Description: Acenocoumarol is an anticoagulant medicine, which means that it increases the time it takes for your blood to clot. It works by reducing the effects of vitamin K, which is a vitamin your body uses to make blood-clotting factors.

Acenocoumarol is prescribed to prevent unwanted clots from forming if you have a condition that puts you at risk of this happening, such as atrial fibrillation, or if you have had a heart valve replacement. It is also given to prevent any clots that may have already formed in the blood vessels of your legs, lungs or heart from becoming larger and causing problems. Another anticoagulant, called warfarin, is usually prescribed in preference to acenocoumarol. However, if warfarin is not suitable for you, you may be prescribed acenocoumarol instead.

Acenocoumarol should not be given to pregnant women and patients with:

  • Bleeding disorders and blood diseases (e.g. hemophilia, leukemia)
  • Peptic ulcer or bleeding in the gastrointestinal tract, urogenital tract or respiratory system
  • Cerebrovascular bleeding, acute pericarditis, pericardial effusion, infective endocarditis, and severe hypertension
  • Recent or potential surgery of the eyes and central nervous system
  • Recent surgery resulting in increased fibrinolytic activity (e.g. surgery of the lung, prostate, uterus)
  • Uncooperative patient (e.g. unsupervised senile, alcoholic, psychotic, with dementia)
  • Severe liver and kidney impairment

Along with their useful effects, most medicines can cause unwanted side effects although not everyone experiences them. The most common side effects are bleeding or bruising, blood in urine and hair loss. You will find a full list in the manufacturer’s information leaflet supplied with your medicine. Speak with your doctor or pharmacist if any of the side effects continue or become troublesome.

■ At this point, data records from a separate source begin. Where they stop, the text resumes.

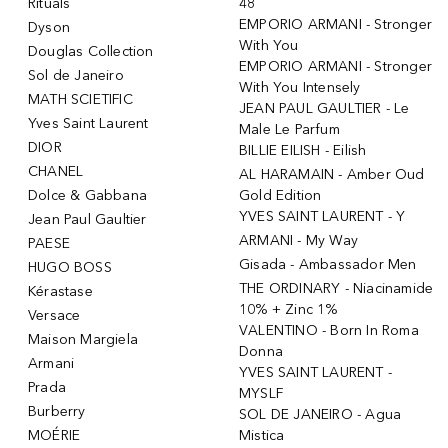
Rituals
48
EMPORIO ARMANI - Stronger
Dyson
With You
Douglas Collection
EMPORIO ARMANI - Stronger
Sol de Janeiro
With You Intensely
MATH SCIETIFIC
JEAN PAUL GAULTIER - Le
Yves Saint Laurent
Male Le Parfum
DIOR
BILLIE EILISH - Eilish
CHANEL
AL HARAMAIN - Amber Oud
Dolce & Gabbana
Gold Edition
YVES SAINT LAURENT - Y
Jean Paul Gaultier
ARMANI - My Way
PAESE
Gisada - Ambassador Men
HUGO BOSS
THE ORDINARY - Niacinamide
Kérastase
10% + Zinc 1%
Versace
VALENTINO - Born In Roma
Maison Margiela
Donna
Armani
YVES SAINT LAURENT -
Prada
MYSLF
Burberry
SOL DE JANEIRO - Agua
MOÉRIE
Mistica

Some medicines are not suitable for people with certain conditions, and sometimes a medicine may only be used if extra care is taken. For these reasons, before you start taking acenocoumarol it is important that your doctor knows:

  • If you are pregnant, trying for a baby or breastfeeding.
  • If you have any cuts or wounds.
  • If you have a condition that increases your risk of bleeding, such as a stomach ulcer, or if you have had surgery recently, or if you have recently had a stroke.
  • If you have any problems with the way your liver works, or with the way your kidneys work.
  • If you have high blood pressure.
  • If you have been told you have an infection of your heart, called bacterial endocarditis.
  • If you are taking or using any other medicines. This includes any medicines you are taking which are available to buy without a prescription, such as herbal and complementary medicines.
  • If you have ever had an allergic reaction to a medicine.



Increased effect with:

  • Antiarrhythmics (e.g. amiodarone, quinidine)
  • Antibiotics (e.g. broad spectrum antibiotics, tetracyclines, chloramphenicol)
  • Antifungal (e.g. metronidazole)
  • SSRIs (e.g. citalopram, fluoxetine, sertraline, paroxetine)
  • Anti-gout (e.g. allopurinol)
  • Lipid-regulating drugs (e.g. atorvastatin, fluvastatin, simvastatin)
  • Inhibitors of CYP2C9 isoenzyme

Reduced anticoagulant effect with:

  • Anti-cancer drugs (e.g. azathioprine, 6-mercaptopurine)
  • Antivirals (e.g. ritonavir, nelfinavir)
  • Thiazide diuretics
  • Oral contraceptives
  • Inducers of CYP2C9, CYP2C19, and CYP3A4 isoenzymes

May increase the serum hydantoin concentration of phenytoin

May potentiate the hypoglycemic effect of sulfonylurea derivatives (e.g. glibenclamide, glimepiride)

Overdose symptoms include bleeding, vomiting or couging up of blood, bloody urine (with renal colic), bruising, heavy menstrual bleeding, fast heart beat, low blood pressure, nausea, vomiting, diarrhea, and abdominal pain. If overdose is suspected, bring the victim to the hospital immediately.